Per la Txt un’andata deludente Adesso arrivano le sfide decisive
FERRARA. Con la sconfitta di Mirano (45-5 per la capolista veneta) la Txt Cus Ferrara rugby ha chiuso il girone d’andata del campionato di serie B. Un girone deficitario, nel quale i cussini hanno...
FERRARA. Con la sconfitta di Mirano (45-5 per la capolista veneta) la Txt Cus Ferrara rugby ha chiuso il girone d’andata del campionato di serie B. Un girone deficitario, nel quale i cussini hanno raccolto assai meno del seminato, terminato con appena 6 punti all’attivo, frutto di una vittoria con 4 mete ai danni della Bassa Bresciana e un bonus difensivo, che li hanno fatti tornare in positivo in classifica dopo la penalizzazione iniziale.
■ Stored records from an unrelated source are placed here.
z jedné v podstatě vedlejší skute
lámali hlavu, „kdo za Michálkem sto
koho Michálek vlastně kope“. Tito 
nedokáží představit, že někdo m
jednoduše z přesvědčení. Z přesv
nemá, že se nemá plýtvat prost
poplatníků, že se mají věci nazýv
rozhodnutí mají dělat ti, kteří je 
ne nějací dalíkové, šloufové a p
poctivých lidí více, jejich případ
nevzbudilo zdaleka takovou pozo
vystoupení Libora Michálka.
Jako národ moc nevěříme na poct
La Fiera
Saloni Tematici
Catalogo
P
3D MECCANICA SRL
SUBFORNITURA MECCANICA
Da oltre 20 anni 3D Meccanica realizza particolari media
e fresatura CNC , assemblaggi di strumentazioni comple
Il giro di boa arriva tre settimane dopo la pausa per le festività e le analisi a suo tempo fatte dal tecnico Marzanati calzano ancora a pennello. Alla ripresa dei giochi c’è stata la tanto auspicata vittoria con la Bassa, altra formazione invischiata nella lotta per non retrocedere, ma la resa dei conti arriva nell’immediato futuro. Saranno le prossime quattro giornate, spalmate in un arco temporale di un mese e mezzo a causa delle pause per il 6 Nazioni, a segnare le sorti bianconere.
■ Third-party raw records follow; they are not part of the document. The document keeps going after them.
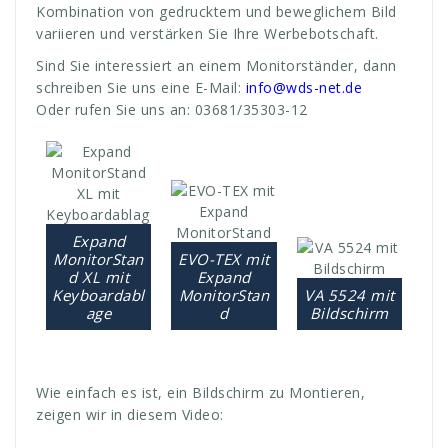
Kombination von gedrucktem und beweglichem Bild
variieren und verstärken Sie Ihre Werbebotschaft.
Sind Sie interessiert an einem Monitorständer, dann
schreiben Sie uns eine E-Mail:
info@wds-net.de
Oder rufen Sie uns an: 03681/35303-12
Expand
MonitorStan
EVO-TEX mit
d XL mit
Expand
Keyboardabl
MonitorStan
VA 5524 mit
age
d
Bildschirm
Wie einfach es ist, ein Bildschirm zu Montieren,
zeigen wir in diesem Video:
La Txt affronterà infatti, nell’ordine, Caimani, Cus Padova, Rubano e Villadose. Per continuare a sperare nella permanenza in categoria servirà fare il colpaccio a Moglia, in terra mantovana, con i Caimani già domenica prossima, passaggio fondamentale della stagione. Poi, servirà battere anche il Villadose, a conti fatti la bestia nera cussina delle ultime stagioni. Gradita sarebbe una prestazione di rilievo con il Cus Padova al “Trevisani”, mentre è utopia fare punti pesanti a Rubano, ma non si sa mai: giocare senza obblighi mentali è sempre stato viatico di buone cose per il Cus. Per facilitare la comprensione, senza i successi con i Caimani e con il Villadose, a meno di reazioni miracolose, la sorte sarebbe segnata.
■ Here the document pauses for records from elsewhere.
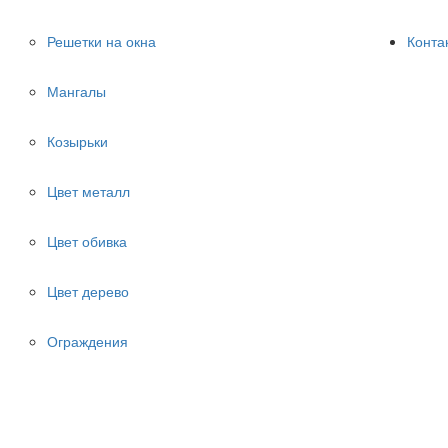
Решетки на окна
Конта
Мангалы
Козырьки
Цвет металл
Цвет обивка
Цвет дерево
Ограждения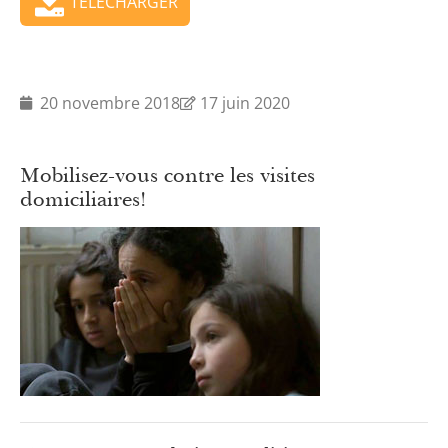
TÉLÉCHARGER
20 novembre 2018
17 juin 2020
Mobilisez-vous contre les visites
domiciliaires!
Il gruppo, comunque, ci crede e lavora. Gargano a coadiuvare Marzanati e Massarenti ad aiutare il team manager Boccardo sono importanti per la tranquillità operativa di tutti. Si attendono i pieni recuperi di Ippolito, Busi, Rossi, dei fratelli Pasa, e il debutto del neo acquisto Enrico Sandonà da Rubano. Lo spogliatoio non si dà per vinto, almeno a parole. Domenica servono i fatti.
Classifica: Mirano 49, Badia 47, Petrarca 44, Rubano 42, Oderzo 35, Villorba 30, Cus Padova 22, Silea 17, Villadose 13, Caimani 11, Bassa Bresciana 10, Txt Cus Ferrara 2.(d.c.)